The pairwise​Similarity element describes how to identify identical text fragments in both documents. We already discussed the concept of pairwise similarity between document fields and gave a few examples of how it can be defined. The document overlap stage uses a constant, non-customizable type of similarity — the document​Overlap​Ratio. The similarity metric is constant because it emits a useful byproduct of how the score is computed: a list of contiguous word sequences shared by the two documents. Even though the type of similarity is constant, its parameters (primarily the n-gram window) can be fine-tuned, as we will show soon.

The two remaining properties (aligned​Fragments and fragments​In​Fields) specify the output requested from the component. We will explain their meaning and parameters on concrete examples later in this chapter.

Finding cloned text passages in arXiv abstracts

Let's reuse the arXiv example data set again to find cloned text passages in the "abstract" field, where the overall abstract text similarity falls between 60% and 70%.

Run the indexing command and the server (this will take a while):

l4g index  -p datasets/dataset-arxiv
l4g server -p datasets/dataset-arxiv

Then open the sandbox API editor (it should be available at https://localhost:8080.
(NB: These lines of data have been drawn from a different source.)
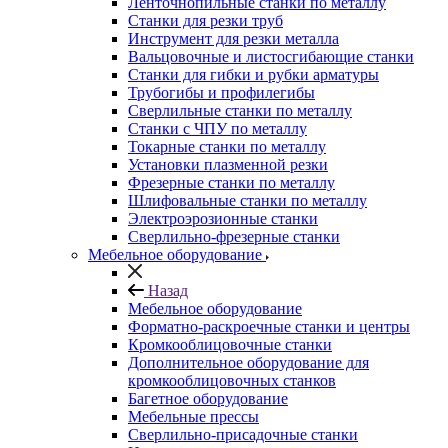
Ленточнопильные станки по металлу
Станки для резки труб
Инструмент для резки металла
Вальцовочные и листосгибающие станки
Станки для гибки и рубки арматуры
Трубогибы и профилегибы
Сверлильные станки по металлу
Станки с ЧПУ по металлу
Токарные станки по металлу
Установки плазменной резки
Фрезерные станки по металлу
Шлифовальные станки по металлу
Электроэрозионные станки
Сверлильно-фрезерные станки
Мебельное оборудование
Назад
Мебельное оборудование
Форматно-раскроечные станки и центры
Кромкооблицовочные станки
Дополнительное оборудование для
кромкооблицовочных станков
Багетное оборудование
Мебельные прессы
Сверлильно-присадочные станки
A little unconventionally, we'll start with the full final request and then break it down into smaller pieces, explaining what they do along the way. Here is the full request, run it in the API editor.

{
  "variables": {
    "fieldsToCompare": {
      "value": [
        "abstract"
      ]
    }
  },

  "components": {
    "sourceFields": {
      "type": "fields:simple",
      "fields": {
        "@var": "fieldsToCompare"
      }
    },
    "documentSimilarity": {
      "type": "pairwiseSimilarity:documentOverlapRatio",
      "fields": {
        "type": "fields:reference",
        "use": "sourceFields"
      },
      "ngramWindow": 10
    }
  },

  "stages": {

    "similarPairs": {
      "type": "documentPairs:duplicates",

      "query": {
        "type": "query:string",
        "query": "created:[2015 TO 2017]"
      },

      "hashGrouping": {
        "pairing": {
          "maxHashGroupSize": 200
        },
        "features": {
          "type": "featureSource:sentences",
          "fields":{
            "type": "fields:reference",
            "use": "sourceFields"
          }
        }
      },

      "validation": {
        "pairwiseSimilarity": {
          "type": "pairwiseSimilarity:reference",
          "use": "documentSimilarity"
        },
        "min": 0.6,
        "max": 0.7
      }
    },

    "documents": {
      "type": "documentContent",
      "limit": "unlimited",

      "documents": {
        "type": "documents:fromDocumentPairs",
        "documentPairs": {
          "type": "documentPairs:reference",
          "use": "similarPairs"
        }
      },

      "fields":{
        "type": "contentFields:simple",
        "fields": {
          "id": {},
          "title": {},
          "author_name": {},
          "created": {},
          "updated": {}
        }
      }
    },

    "overlaps": {
      "type": "documentOverlap",

      "documentPairs": {
        "type": "documentPairs:reference",
        "use": "similarPairs"
      },

      "pairwiseSimilarity": {
        "type": "pairwiseSimilarity:reference",
        "use": "documentSimilarity"
      },

      "alignedFragments": {
        "contextChars": 80,
        "maxFragments": 10,
        "fields": {
          "type": "contentFields:grouped",
          "groups": [
            {
              "fields": {
                "@var": "fieldsToCompare"
              },
              "config": {
                "maxValueLength": 3000
              }
            }
          ]
        }
      },

      "fragmentsInFields": {
        "contextChars": 600,
        "fields": {
          "type": "contentFields:grouped",
          "groups": [
            {
              "fields": {
                "@var": "fieldsToCompare"
              },
              "config": {
                "maxValues": 10,
                "maxValueLength": 3000
              }
            }
          ]
        }
      }
    }
  }
}

An API request to find abstracts with the similarity score between 60 and 70%, including pointers to duplicated text fragments in each abstract.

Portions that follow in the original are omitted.